-------- Dataset excerpts

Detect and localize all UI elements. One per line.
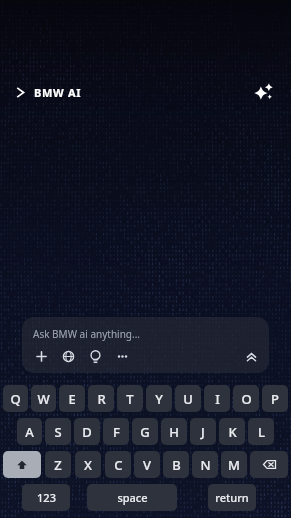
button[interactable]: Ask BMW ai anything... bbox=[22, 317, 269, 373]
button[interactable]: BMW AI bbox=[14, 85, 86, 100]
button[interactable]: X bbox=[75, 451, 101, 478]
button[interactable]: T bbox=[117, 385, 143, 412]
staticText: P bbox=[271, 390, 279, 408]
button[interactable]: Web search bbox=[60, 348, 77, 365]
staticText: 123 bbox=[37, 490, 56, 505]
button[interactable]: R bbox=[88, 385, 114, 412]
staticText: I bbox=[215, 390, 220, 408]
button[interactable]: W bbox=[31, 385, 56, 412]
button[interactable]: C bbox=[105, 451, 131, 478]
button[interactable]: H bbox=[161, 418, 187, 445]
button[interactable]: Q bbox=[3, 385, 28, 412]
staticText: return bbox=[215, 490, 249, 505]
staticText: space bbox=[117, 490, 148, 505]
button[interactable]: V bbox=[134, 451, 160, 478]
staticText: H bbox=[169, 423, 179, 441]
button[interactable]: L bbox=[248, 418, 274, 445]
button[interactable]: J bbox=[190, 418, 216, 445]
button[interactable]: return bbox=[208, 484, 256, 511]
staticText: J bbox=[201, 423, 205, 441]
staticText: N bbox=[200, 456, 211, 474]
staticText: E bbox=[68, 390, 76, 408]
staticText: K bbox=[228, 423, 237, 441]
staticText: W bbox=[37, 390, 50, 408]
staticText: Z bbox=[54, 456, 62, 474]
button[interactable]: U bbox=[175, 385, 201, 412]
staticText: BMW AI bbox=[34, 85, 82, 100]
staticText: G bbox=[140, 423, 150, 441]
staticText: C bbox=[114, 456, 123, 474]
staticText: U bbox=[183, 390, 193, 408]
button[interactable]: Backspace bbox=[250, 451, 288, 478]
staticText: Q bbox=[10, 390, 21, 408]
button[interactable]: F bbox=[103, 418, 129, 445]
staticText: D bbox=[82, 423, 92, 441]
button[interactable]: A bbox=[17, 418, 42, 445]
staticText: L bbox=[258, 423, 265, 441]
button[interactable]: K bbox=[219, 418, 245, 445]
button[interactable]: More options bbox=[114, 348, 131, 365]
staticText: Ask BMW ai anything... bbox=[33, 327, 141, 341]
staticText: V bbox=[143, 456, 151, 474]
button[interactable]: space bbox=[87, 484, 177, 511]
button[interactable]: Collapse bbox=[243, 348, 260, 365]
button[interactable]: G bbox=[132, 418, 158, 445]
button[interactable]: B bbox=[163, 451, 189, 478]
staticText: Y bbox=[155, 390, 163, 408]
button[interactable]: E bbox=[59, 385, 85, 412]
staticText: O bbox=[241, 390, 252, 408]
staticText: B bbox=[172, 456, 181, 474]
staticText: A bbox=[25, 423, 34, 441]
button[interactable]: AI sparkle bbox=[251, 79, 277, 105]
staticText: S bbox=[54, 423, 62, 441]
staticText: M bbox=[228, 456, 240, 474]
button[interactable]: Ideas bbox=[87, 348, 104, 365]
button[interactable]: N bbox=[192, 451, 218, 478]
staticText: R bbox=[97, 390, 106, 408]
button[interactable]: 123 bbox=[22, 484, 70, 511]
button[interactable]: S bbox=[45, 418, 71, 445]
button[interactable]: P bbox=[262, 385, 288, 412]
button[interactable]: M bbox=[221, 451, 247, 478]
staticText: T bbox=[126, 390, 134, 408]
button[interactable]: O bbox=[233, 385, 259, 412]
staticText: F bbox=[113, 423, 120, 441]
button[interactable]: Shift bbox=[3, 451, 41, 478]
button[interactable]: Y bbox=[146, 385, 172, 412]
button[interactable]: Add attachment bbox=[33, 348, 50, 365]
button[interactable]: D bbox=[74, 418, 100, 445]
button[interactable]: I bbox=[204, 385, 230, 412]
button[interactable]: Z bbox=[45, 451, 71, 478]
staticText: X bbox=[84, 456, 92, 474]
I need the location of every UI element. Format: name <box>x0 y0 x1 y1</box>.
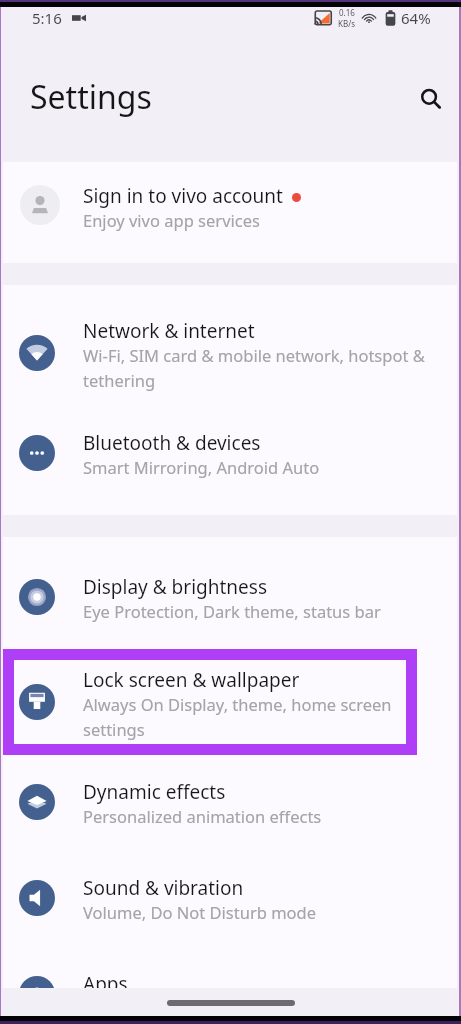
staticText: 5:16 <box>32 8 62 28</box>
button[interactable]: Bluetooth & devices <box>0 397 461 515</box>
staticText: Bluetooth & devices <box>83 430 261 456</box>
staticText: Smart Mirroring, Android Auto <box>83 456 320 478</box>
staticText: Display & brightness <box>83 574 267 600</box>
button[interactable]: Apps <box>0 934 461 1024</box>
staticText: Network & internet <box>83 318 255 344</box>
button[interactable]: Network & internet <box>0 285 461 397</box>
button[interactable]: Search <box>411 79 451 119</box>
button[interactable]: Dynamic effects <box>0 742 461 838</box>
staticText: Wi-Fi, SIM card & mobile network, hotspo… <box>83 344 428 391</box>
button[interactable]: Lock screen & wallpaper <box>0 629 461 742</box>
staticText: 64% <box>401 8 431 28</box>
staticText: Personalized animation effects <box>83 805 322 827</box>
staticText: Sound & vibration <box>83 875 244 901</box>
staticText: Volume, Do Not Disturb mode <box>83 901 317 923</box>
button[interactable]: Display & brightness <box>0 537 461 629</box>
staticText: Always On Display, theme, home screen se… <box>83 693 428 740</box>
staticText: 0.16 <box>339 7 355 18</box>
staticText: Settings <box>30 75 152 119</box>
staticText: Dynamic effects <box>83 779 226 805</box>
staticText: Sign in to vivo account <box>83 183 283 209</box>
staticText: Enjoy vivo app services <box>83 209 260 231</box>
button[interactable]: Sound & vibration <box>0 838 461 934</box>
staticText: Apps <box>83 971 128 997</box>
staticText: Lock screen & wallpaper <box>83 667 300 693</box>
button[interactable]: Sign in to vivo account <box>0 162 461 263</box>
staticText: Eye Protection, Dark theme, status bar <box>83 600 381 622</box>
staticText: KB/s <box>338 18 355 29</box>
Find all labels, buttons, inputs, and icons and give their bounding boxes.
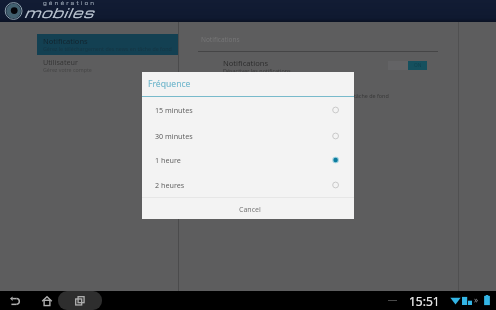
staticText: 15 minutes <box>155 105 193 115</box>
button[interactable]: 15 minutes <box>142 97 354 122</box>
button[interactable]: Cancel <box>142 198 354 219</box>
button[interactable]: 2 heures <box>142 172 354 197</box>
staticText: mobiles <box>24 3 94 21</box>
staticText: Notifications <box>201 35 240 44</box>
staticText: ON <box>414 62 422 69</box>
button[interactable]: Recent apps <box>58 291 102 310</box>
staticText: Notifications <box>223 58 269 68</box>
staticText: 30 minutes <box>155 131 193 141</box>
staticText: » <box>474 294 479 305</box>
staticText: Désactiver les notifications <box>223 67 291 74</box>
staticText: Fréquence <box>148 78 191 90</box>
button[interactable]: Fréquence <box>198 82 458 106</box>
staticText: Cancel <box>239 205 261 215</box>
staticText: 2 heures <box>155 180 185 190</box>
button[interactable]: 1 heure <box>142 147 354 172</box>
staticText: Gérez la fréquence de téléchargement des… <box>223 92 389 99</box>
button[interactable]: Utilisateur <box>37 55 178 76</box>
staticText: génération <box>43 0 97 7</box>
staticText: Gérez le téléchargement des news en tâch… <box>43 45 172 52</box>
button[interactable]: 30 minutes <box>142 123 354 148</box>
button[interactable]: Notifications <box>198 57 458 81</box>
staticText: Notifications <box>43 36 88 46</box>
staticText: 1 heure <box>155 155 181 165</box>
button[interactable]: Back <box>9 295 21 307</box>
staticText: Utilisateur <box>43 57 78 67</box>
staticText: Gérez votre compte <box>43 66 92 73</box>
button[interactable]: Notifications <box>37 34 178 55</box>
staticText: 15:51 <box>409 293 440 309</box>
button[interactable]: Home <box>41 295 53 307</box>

----------------

[Directions]:
From the records above, pull every line that has the string "wallpaper" and copy it.

[Exercise result]:
button[interactable]: Lock screen & wallpaper <box>0 629 461 742</box>
staticText: Lock screen & wallpaper <box>83 667 300 693</box>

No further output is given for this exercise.